Приземление было несколько жестковатым, и Грубер затолкнул меня в машину в ту самую секунду, когда над краем крыши появилось разъяренное лицо. Дверца хлопнула, «мерседес» рванулся вперед, раздались выстрелы, и я вжал голову в плечи. Грубер, севший рядом со мной, выхватил пистолет и выпустил несколько пуль в заднее окно. А я сидел и задавался вопросом, какая злая колдунья засунула меня в этот вонючий детективный сериал. Видно, нечаянно я отдавил мозоль одной из них и теперь, наверное, осужден вечно скитаться между Джеймсом Бондом и макаронным вестерном…

«Мерседес» мчал на бешеной скорости, и Грубер, похоже, малость успокоился. Он наклонился к водителю, что-то ему сказал, и тот с визгом шин резко свернул в наилучшем стиле кинопогонь. Где-то позади выла сирена. Мы неслись со скоростью за сотню в час по пустынным улочкам женевского пригорода, потом шофер снял ногу с педали газа. Мы ехали так минуты три-четыре, пока к нам не подкатил и не затормозил синий с металлическим отливом «Мерседес-230 SE». В мгновение ока Грубер и я пересели в него. Черный «мерседес» рванул налево, синий — направо. Вой сирен, похоже, стал настигать нас, потом отстал. Грубер лыбился, как мальчишка, которому удалось привязать кошке к хвосту консервную банку. У меня трещала голова, и я все время спрашивал себя, что они собираются сделать со мной. Но я скорей позволил бы разрезать себя на части, чем ответил бы хоть на один вопрос этого сукина сына.
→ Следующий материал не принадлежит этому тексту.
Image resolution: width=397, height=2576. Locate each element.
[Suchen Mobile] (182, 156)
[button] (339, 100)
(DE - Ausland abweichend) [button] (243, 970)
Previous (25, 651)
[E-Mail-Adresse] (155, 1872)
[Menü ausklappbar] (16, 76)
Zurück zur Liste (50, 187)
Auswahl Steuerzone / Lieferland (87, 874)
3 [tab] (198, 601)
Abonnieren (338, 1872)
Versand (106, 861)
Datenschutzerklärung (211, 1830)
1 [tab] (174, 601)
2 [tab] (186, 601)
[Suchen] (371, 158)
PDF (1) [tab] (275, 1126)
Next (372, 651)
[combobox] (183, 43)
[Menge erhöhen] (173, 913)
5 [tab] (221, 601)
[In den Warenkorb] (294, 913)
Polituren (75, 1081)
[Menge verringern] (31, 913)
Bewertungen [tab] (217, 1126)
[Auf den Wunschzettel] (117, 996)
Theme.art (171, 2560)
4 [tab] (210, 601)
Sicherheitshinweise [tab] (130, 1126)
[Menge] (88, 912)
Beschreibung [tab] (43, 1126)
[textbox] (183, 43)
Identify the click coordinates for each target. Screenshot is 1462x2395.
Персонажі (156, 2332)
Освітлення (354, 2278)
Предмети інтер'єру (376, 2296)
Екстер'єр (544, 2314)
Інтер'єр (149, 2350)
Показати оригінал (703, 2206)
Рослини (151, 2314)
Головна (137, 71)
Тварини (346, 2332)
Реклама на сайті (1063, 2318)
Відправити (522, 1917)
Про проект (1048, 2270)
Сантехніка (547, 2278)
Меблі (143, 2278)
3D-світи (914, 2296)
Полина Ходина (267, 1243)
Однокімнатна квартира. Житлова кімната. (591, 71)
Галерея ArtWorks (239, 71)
Мы еще некоторое время катили по пригороду, прежде чем свернули на автостраду. Грубер, выпрямившись, молча сидел и внимательно следил, что происходит вокруг. Я знал, что при малейшем неосторожном движении получу рукояткой по черепу, а моей болевшей голове это было совсем ни к чему. Я прочистил горло:

— Прекрасный денек, не правда ли?

— Послушайте, фон Клаузен, кончайте ваши дурачества.

Я вздохнул. Еще один принимающий меня за Грегора! В памяти у меня всплыла фраза Буало-Нарсежака о том, что в наши дни невозможно использовать в интриге детектива тему близнецов, до такой степени она избита. Увы, Грубер и все эти чокнутые, оспаривавшие друг у друга мою бренную оболочку, придерживались совершенно противоположного мнения. Я сделал еще одну попытку:

— Скажите, майор, а вам не претит подкладывать свою женщину под других?

Он и глазом не повел, даже не соизволил голову повернуть ко мне.

— Вы смешны, фон Клаузен.

Решительно, он старался не выходить из своей излюбленной роли крутого-парня-которого-ничем-не-проймешь. Я привалился головой к стеклу, решив вздремнуть, чтобы восстановить, насколько возможно, силы.

Характерный треск гравия под шинами вырвал меня из полусонного оцепенения. Мы подъехали к небольшому замку восемнадцатого века, стены которого увивал дикий виноград. Я восхищенно присвистнул:

— А вы шикарно устроились, душка Грубер!

Он вытолкнул меня из машины и поволок по аллее, окаймленной цветущими форситиями. На чистом небе сияли мириады звезд. Шофер, эрзац гуманоида, облаченного в серый полиамидный костюм, шел сзади, приставив пистолет мне к затылку. Мы поднялись на крыльцо, и Грубер позвонил. Дверь отворилась почти мгновенно, и я увидел такое знакомое лицо.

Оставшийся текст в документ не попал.